■ What you need to do: Output the entries word for word. Omit images.

■ Available records:
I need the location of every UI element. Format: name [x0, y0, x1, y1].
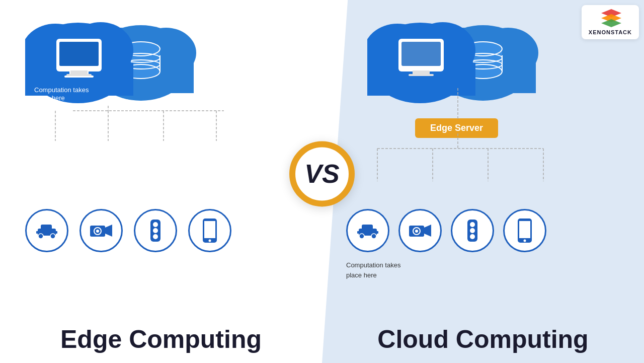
- left-car-icon: [25, 209, 68, 252]
- left-traffic-light-icon: [134, 209, 177, 252]
- right-devices-row: [346, 209, 546, 252]
- svg-point-101: [470, 228, 475, 233]
- right-diagram: Edge Server: [337, 8, 629, 300]
- svg-rect-48: [36, 231, 39, 234]
- vs-circle: VS: [289, 141, 355, 206]
- svg-point-102: [470, 234, 475, 239]
- svg-rect-49: [54, 231, 57, 234]
- right-car-icon: [346, 209, 389, 252]
- svg-rect-90: [362, 225, 373, 231]
- svg-rect-33: [59, 42, 99, 66]
- svg-point-105: [524, 240, 526, 242]
- svg-rect-104: [519, 221, 530, 238]
- left-devices-row: [25, 209, 231, 252]
- right-traffic-light-icon: [451, 209, 494, 252]
- xenonstack-logo: XENONSTACK: [582, 5, 639, 39]
- left-diagram: Computation takes place here: [10, 8, 312, 289]
- left-cloud-svg: Computation takes place here: [25, 8, 226, 118]
- logo-icon: [599, 9, 621, 27]
- svg-point-98: [415, 230, 418, 233]
- svg-rect-93: [357, 231, 360, 234]
- svg-point-46: [38, 234, 43, 239]
- svg-rect-80: [413, 70, 430, 75]
- right-panel: Edge Server: [322, 0, 644, 363]
- svg-point-55: [153, 222, 158, 227]
- svg-point-60: [209, 240, 211, 242]
- left-panel: Computation takes place here: [0, 0, 322, 363]
- svg-point-47: [50, 234, 55, 239]
- left-connectors: [15, 106, 267, 206]
- vs-label: VS: [304, 159, 339, 189]
- left-camera-icon: [79, 209, 123, 252]
- right-title: Cloud Computing: [322, 325, 644, 354]
- left-title-text: Edge Computing: [60, 325, 262, 353]
- right-computation-label: Computation takes place here: [346, 260, 400, 280]
- svg-point-100: [470, 222, 475, 227]
- svg-rect-79: [401, 42, 441, 66]
- svg-point-56: [153, 228, 158, 233]
- svg-rect-34: [70, 70, 88, 75]
- right-title-text: Cloud Computing: [377, 325, 588, 353]
- right-camera-icon: [398, 209, 442, 252]
- svg-point-91: [359, 234, 364, 239]
- right-smartphone-icon: [503, 209, 546, 252]
- svg-marker-96: [424, 225, 431, 237]
- svg-rect-35: [66, 74, 92, 76]
- svg-text:place here: place here: [34, 94, 65, 102]
- svg-rect-59: [204, 221, 215, 238]
- left-smartphone-icon: [188, 209, 231, 252]
- svg-marker-2: [601, 19, 621, 27]
- logo-text: XENONSTACK: [589, 29, 632, 35]
- svg-marker-51: [105, 225, 112, 237]
- svg-rect-94: [375, 231, 378, 234]
- left-title: Edge Computing: [0, 325, 322, 354]
- right-connectors: [347, 83, 609, 214]
- svg-text:Computation takes: Computation takes: [34, 86, 89, 94]
- svg-rect-45: [41, 225, 52, 231]
- svg-point-92: [371, 234, 376, 239]
- svg-point-57: [153, 234, 158, 239]
- svg-rect-81: [409, 74, 434, 76]
- svg-point-53: [96, 230, 99, 233]
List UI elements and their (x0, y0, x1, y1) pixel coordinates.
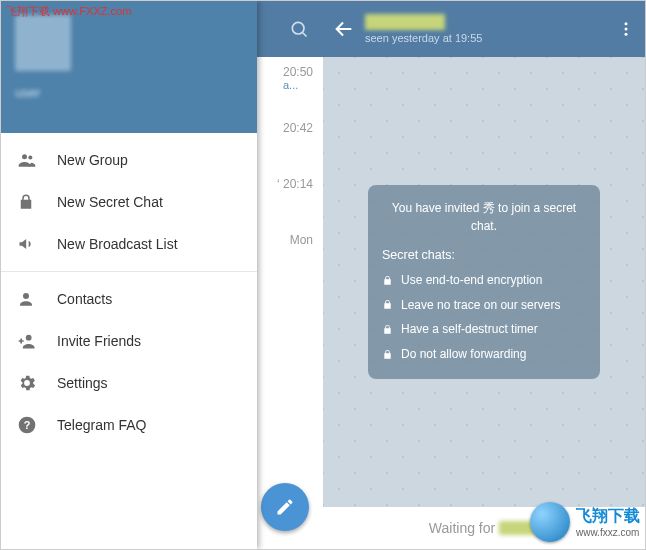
lock-icon (382, 299, 393, 310)
info-section: Secret chats: (382, 246, 586, 265)
drawer-item-label: Contacts (57, 291, 112, 307)
drawer-item-label: New Secret Chat (57, 194, 163, 210)
person-add-icon (17, 331, 57, 351)
watermark-url: www.fxxz.com (576, 527, 640, 538)
megaphone-icon (17, 234, 57, 254)
back-icon[interactable] (333, 18, 355, 40)
lock-icon (382, 324, 393, 335)
svg-point-3 (28, 156, 32, 160)
drawer-item-label: New Broadcast List (57, 236, 178, 252)
drawer-item-new-group[interactable]: New Group (1, 139, 257, 181)
lock-icon (382, 275, 393, 286)
chat-body: You have invited 秀 to join a secret chat… (323, 57, 645, 507)
drawer-item-label: Telegram FAQ (57, 417, 146, 433)
search-icon[interactable] (289, 19, 309, 39)
help-icon: ? (17, 415, 57, 435)
watermark-top-left: 飞翔下载 www.FXXZ.com (6, 4, 131, 19)
footer-text: Waiting for (429, 520, 495, 536)
drawer-item-label: New Group (57, 152, 128, 168)
chat-last-seen: seen yesterday at 19:55 (365, 32, 617, 44)
watermark-logo (530, 502, 570, 542)
username: user (15, 85, 243, 100)
drawer-item-new-broadcast[interactable]: New Broadcast List (1, 223, 257, 265)
gear-icon (17, 373, 57, 393)
drawer-item-invite-friends[interactable]: Invite Friends (1, 320, 257, 362)
person-icon (17, 290, 57, 308)
svg-point-8 (625, 22, 628, 25)
info-bullet: Have a self-destruct timer (382, 320, 586, 339)
info-bullet: Use end-to-end encryption (382, 271, 586, 290)
drawer-item-contacts[interactable]: Contacts (1, 278, 257, 320)
right-pane: seen yesterday at 19:55 You have invited… (323, 1, 645, 549)
info-bullet: Leave no trace on our servers (382, 296, 586, 315)
svg-point-10 (625, 33, 628, 36)
drawer-item-faq[interactable]: ? Telegram FAQ (1, 404, 257, 446)
svg-point-4 (23, 293, 29, 299)
lock-icon (382, 349, 393, 360)
info-header: You have invited 秀 to join a secret chat… (382, 199, 586, 236)
svg-point-9 (625, 28, 628, 31)
drawer-item-new-secret-chat[interactable]: New Secret Chat (1, 181, 257, 223)
svg-line-1 (303, 33, 307, 37)
group-icon (17, 150, 57, 170)
divider (1, 271, 257, 272)
nav-drawer: user New Group New Secret Chat New Broad… (1, 1, 257, 549)
chat-contact-name (365, 14, 445, 30)
drawer-item-label: Invite Friends (57, 333, 141, 349)
chat-header: seen yesterday at 19:55 (323, 1, 645, 57)
left-pane: 20:50a... 20:42 ‘ 20:14 Mon user New Gro… (1, 1, 323, 549)
drawer-item-settings[interactable]: Settings (1, 362, 257, 404)
svg-point-0 (292, 22, 304, 34)
avatar (15, 15, 71, 71)
compose-fab[interactable] (261, 483, 309, 531)
drawer-item-label: Settings (57, 375, 108, 391)
watermark-bottom-right: 飞翔下载 www.fxxz.com (530, 502, 640, 542)
svg-point-2 (22, 154, 27, 159)
svg-point-5 (26, 335, 32, 341)
watermark-label: 飞翔下载 (576, 506, 640, 527)
secret-chat-info: You have invited 秀 to join a secret chat… (368, 185, 600, 380)
app-container: 20:50a... 20:42 ‘ 20:14 Mon user New Gro… (0, 0, 646, 550)
svg-text:?: ? (24, 419, 31, 431)
more-icon[interactable] (617, 20, 635, 38)
lock-icon (17, 193, 57, 211)
drawer-header: user (1, 1, 257, 133)
info-bullet: Do not allow forwarding (382, 345, 586, 364)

■ Written reply:
I need the location of every UI element. Format: name [x0, y0, x1, y1].
- left-car-icon: [25, 209, 68, 252]
- left-traffic-light-icon: [134, 209, 177, 252]
- right-devices-row: [346, 209, 546, 252]
- svg-point-101: [470, 228, 475, 233]
- right-diagram: Edge Server: [337, 8, 629, 300]
- svg-rect-48: [36, 231, 39, 234]
- vs-circle: VS: [289, 141, 355, 206]
- svg-point-102: [470, 234, 475, 239]
- svg-rect-49: [54, 231, 57, 234]
- right-car-icon: [346, 209, 389, 252]
- svg-rect-90: [362, 225, 373, 231]
- svg-rect-33: [59, 42, 99, 66]
- svg-point-105: [524, 240, 526, 242]
- svg-rect-104: [519, 221, 530, 238]
- left-devices-row: [25, 209, 231, 252]
- right-traffic-light-icon: [451, 209, 494, 252]
- xenonstack-logo: XENONSTACK: [582, 5, 639, 39]
- left-diagram: Computation takes place here: [10, 8, 312, 289]
- left-cloud-svg: Computation takes place here: [25, 8, 226, 118]
- logo-icon: [599, 9, 621, 27]
- svg-point-98: [415, 230, 418, 233]
- svg-rect-93: [357, 231, 360, 234]
- svg-point-46: [38, 234, 43, 239]
- svg-rect-80: [413, 70, 430, 75]
- right-panel: Edge Server: [322, 0, 644, 363]
- svg-point-55: [153, 222, 158, 227]
- svg-point-60: [209, 240, 211, 242]
- left-panel: Computation takes place here: [0, 0, 322, 363]
- svg-point-47: [50, 234, 55, 239]
- left-connectors: [15, 106, 267, 206]
- vs-label: VS: [304, 159, 339, 189]
- left-camera-icon: [79, 209, 123, 252]
- right-title: Cloud Computing: [322, 325, 644, 354]
- left-title-text: Edge Computing: [60, 325, 262, 353]
- right-computation-label: Computation takes place here: [346, 260, 400, 280]
- svg-point-100: [470, 222, 475, 227]
- svg-rect-79: [401, 42, 441, 66]
- svg-point-56: [153, 228, 158, 233]
- svg-rect-34: [70, 70, 88, 75]
- right-title-text: Cloud Computing: [377, 325, 588, 353]
- right-camera-icon: [398, 209, 442, 252]
- svg-point-91: [359, 234, 364, 239]
- right-smartphone-icon: [503, 209, 546, 252]
- svg-marker-96: [424, 225, 431, 237]
- svg-rect-35: [66, 74, 92, 76]
- svg-text:place here: place here: [34, 94, 65, 102]
- svg-rect-59: [204, 221, 215, 238]
- left-smartphone-icon: [188, 209, 231, 252]
- svg-marker-2: [601, 19, 621, 27]
- logo-text: XENONSTACK: [589, 29, 632, 35]
- svg-marker-51: [105, 225, 112, 237]
- svg-rect-94: [375, 231, 378, 234]
- left-title: Edge Computing: [0, 325, 322, 354]
- right-connectors: [347, 83, 609, 214]
- svg-text:Computation takes: Computation takes: [34, 86, 89, 94]
- svg-rect-45: [41, 225, 52, 231]
- svg-point-92: [371, 234, 376, 239]
- svg-point-57: [153, 234, 158, 239]
- svg-rect-81: [409, 74, 434, 76]
- svg-point-53: [96, 230, 99, 233]
List UI elements and their (x0, y0, x1, y1) pixel coordinates.
lock-icon (382, 299, 393, 310)
info-section: Secret chats: (382, 246, 586, 265)
drawer-item-label: Contacts (57, 291, 112, 307)
drawer-item-label: New Secret Chat (57, 194, 163, 210)
person-add-icon (17, 331, 57, 351)
watermark-url: www.fxxz.com (576, 527, 640, 538)
megaphone-icon (17, 234, 57, 254)
back-icon[interactable] (333, 18, 355, 40)
lock-icon (382, 324, 393, 335)
svg-point-3 (28, 156, 32, 160)
drawer-item-label: New Broadcast List (57, 236, 178, 252)
drawer-item-new-group[interactable]: New Group (1, 139, 257, 181)
lock-icon (382, 275, 393, 286)
chat-body: You have invited 秀 to join a secret chat… (323, 57, 645, 507)
drawer-item-label: Telegram FAQ (57, 417, 146, 433)
search-icon[interactable] (289, 19, 309, 39)
help-icon: ? (17, 415, 57, 435)
watermark-top-left: 飞翔下载 www.FXXZ.com (6, 4, 131, 19)
footer-text: Waiting for (429, 520, 495, 536)
drawer-item-label: New Group (57, 152, 128, 168)
chat-last-seen: seen yesterday at 19:55 (365, 32, 617, 44)
watermark-logo (530, 502, 570, 542)
username: user (15, 85, 243, 100)
drawer-item-new-broadcast[interactable]: New Broadcast List (1, 223, 257, 265)
gear-icon (17, 373, 57, 393)
drawer-item-invite-friends[interactable]: Invite Friends (1, 320, 257, 362)
person-icon (17, 290, 57, 308)
svg-point-8 (625, 22, 628, 25)
info-bullet: Have a self-destruct timer (382, 320, 586, 339)
info-bullet: Use end-to-end encryption (382, 271, 586, 290)
drawer-item-contacts[interactable]: Contacts (1, 278, 257, 320)
right-pane: seen yesterday at 19:55 You have invited… (323, 1, 645, 549)
info-bullet: Leave no trace on our servers (382, 296, 586, 315)
svg-point-10 (625, 33, 628, 36)
drawer-item-faq[interactable]: ? Telegram FAQ (1, 404, 257, 446)
svg-point-4 (23, 293, 29, 299)
lock-icon (382, 349, 393, 360)
info-header: You have invited 秀 to join a secret chat… (382, 199, 586, 236)
svg-point-9 (625, 28, 628, 31)
drawer-item-new-secret-chat[interactable]: New Secret Chat (1, 181, 257, 223)
svg-line-1 (303, 33, 307, 37)
group-icon (17, 150, 57, 170)
divider (1, 271, 257, 272)
nav-drawer: user New Group New Secret Chat New Broad… (1, 1, 257, 549)
chat-contact-name (365, 14, 445, 30)
drawer-item-label: Invite Friends (57, 333, 141, 349)
chat-header: seen yesterday at 19:55 (323, 1, 645, 57)
left-pane: 20:50a... 20:42 ‘ 20:14 Mon user New Gro… (1, 1, 323, 549)
drawer-item-settings[interactable]: Settings (1, 362, 257, 404)
svg-point-0 (292, 22, 304, 34)
avatar (15, 15, 71, 71)
compose-fab[interactable] (261, 483, 309, 531)
drawer-item-label: Settings (57, 375, 108, 391)
watermark-bottom-right: 飞翔下载 www.fxxz.com (530, 502, 640, 542)
svg-point-2 (22, 154, 27, 159)
svg-point-5 (26, 335, 32, 341)
watermark-label: 飞翔下载 (576, 506, 640, 527)
secret-chat-info: You have invited 秀 to join a secret chat… (368, 185, 600, 380)
app-container: 20:50a... 20:42 ‘ 20:14 Mon user New Gro… (0, 0, 646, 550)
svg-text:?: ? (24, 419, 31, 431)
more-icon[interactable] (617, 20, 635, 38)
lock-icon (17, 193, 57, 211)
drawer-header: user (1, 1, 257, 133)
info-bullet: Do not allow forwarding (382, 345, 586, 364)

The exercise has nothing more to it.